トゥルーヴィルを愛したサヴィニャックとサヴィニャックを愛したトゥルーヴィル

▲現在も高級リゾート地として多くの人がヴァカンスを楽しむトゥルーヴィル
©Bab13 ©Ian Aspey

 レイモン・サヴィニャックが初めて海を見たのは12歳の時のこと。それは家族とヴァカンスで訪れた英仏海峡に面したノルマンディー地方トゥルーヴィル=シュル=メール(Trouville-sur-Mer)でのことでした。パリから北西へ約200kmの地に位置するトゥルーヴィルは、美しい景観を持つ保養地として、19世紀から大変な人気を集めていました。ブーダン(Eugène Boudin/1824-1898)やモネ(Claude Monet/1840-1926)などの画家をはじめ、デュマ(Alexandre Dumas/1802-1870)、フロベール(Gustave Flaubert/1821-1880)、プルースト(Marcel Proust/1871-1922)、デュラス(Marguerite Duras/1914-1996)などの文豪が愛した地でもあります。

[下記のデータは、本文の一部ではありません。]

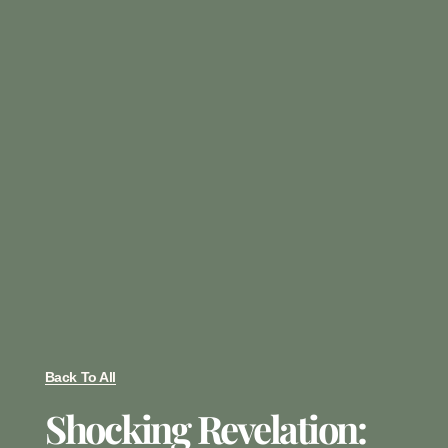
Back To All
Shocking Revelation: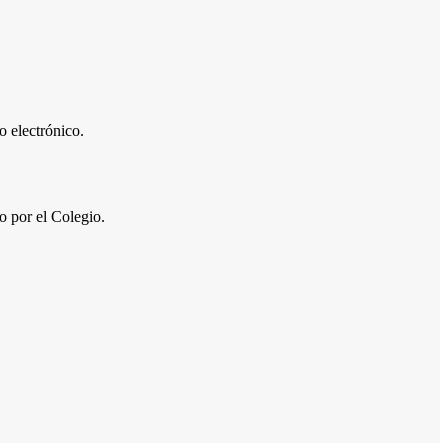
 electrónico.
por el Colegio.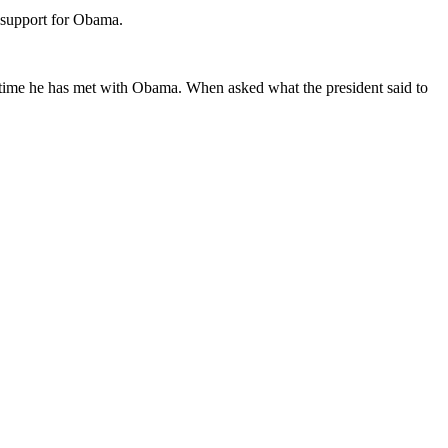
r support for Obama.
h time he has met with Obama. When asked what the president said to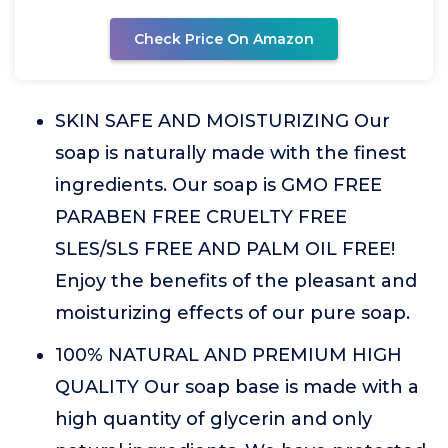
Check Price On Amazon
SKIN SAFE AND MOISTURIZING Our
soap is naturally made with the finest
ingredients. Our soap is GMO FREE
PARABEN FREE CRUELTY FREE
SLES/SLS FREE AND PALM OIL FREE!
Enjoy the benefits of the pleasant and
moisturizing effects of our pure soap.
100% NATURAL AND PREMIUM HIGH
QUALITY Our soap base is made with a
high quantity of glycerin and only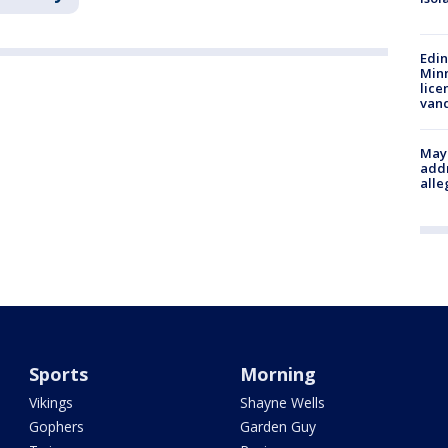
Edi
Minn
lice
van
Mayo
addr
alle
Sports
Morning
Vikings
Shayne Wells
Gophers
Garden Guy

 パリで生まれたサヴィニャックもまた、この町に魅了されたひとりでした。1940年に結婚したマルセル夫人とともに度々訪れ、しばらくはパリとトゥルーヴィルを行き来する生活が続きました。そして、72歳を迎える1979年からトゥルーヴィルに居を移すと、亡くなるまでの22年間をこの地で過ごしました。

▲トゥルーヴィルのアトリエでくつろぐサヴィニャック
©Ouest-France

 当時すでにフランスを代表する人気ポスター画家であったサヴィニャックを、トゥルーヴィル市民は喜んで迎えました。さまざまな歓迎イベントが開催され、市からは多くの仕事の依頼がサヴィニャックのもとに届くようになったのです。

 トゥルーヴィルに移り住んでから7年後の1986年には、サヴィニャック作品を集めた展覧会「ポスターの舞踏会 (Bal des Affiches)」がトゥルーヴィルのカジノで開催されます。さらに1993年、回顧展「トゥルーヴィルにおけるサヴィニャック(Savignac à Trouville)」が市立モンテベロ美術館(Musée Villa Montebello)で幕を開けると、館内には「サヴィニャックの間」が特設されました。

▲トゥルーヴィル市のロゴマーク
©Collection Musée Villa Montebello, Trouville-sur-Mer et Illustria

 そして同年、サヴィニャックの名がこの町に永遠に刻まれることになる仕事が舞い込みます。トゥルーヴィル市がサヴィニャックに市のロゴマークのデザインを依頼したのです。青と白だけを使ったシンプルなそのデザインは、市のシンボルでもある、透き通るような空と海のイメージを見事に表現したものでした。


 またサヴィニャックは公的機関の仕事だけでなく、地元の商店などからも次々に依頼を受け、約30点のポスターを仕上げました。こうした功績をたたえ、2001年、市は、19世紀後半にヴァカンスに訪れる上流階級の人々のために造られた砂浜の遊歩道(プランシュ/Planches)を、「サヴィニャック散歩道(Promenade Savignac)」と名付け、彼がこれまでに手掛けた多数のポスターで飾ることを決定します。

▲サヴィニャック散歩道
▲1960年代、19世紀後半に造られた遊歩道を歩くサヴィニャック夫妻
©Droits réservés

 その式典当日のこと。市は、車好きのサヴィニャックのために豪華なクラシックカーを用意し、式典に登場してもらうという演出を計画しました。まるで、サヴィニャックをこの町のシンボルとしてたたえるかのように――。サヴィニャックが大感激したのは、言うまでもありません。フランスが生んだポスターの巨匠サヴィニャックがこの町で94年の生涯を終えたのは、それから1年後のことでした。


 サヴィニャックの死後、トゥルーヴィル市は、彼の作品を町のあちこちに復元しました。住民たちのサヴィニャックを愛する思いは、町の景観に溶け込むようにある作品のひとつひとつからうかがい知ることができます。その死後も、トゥルーヴィル市にとって、そしてそこに暮らす人々にとって、サヴィニャックは誇りであり続けているのです。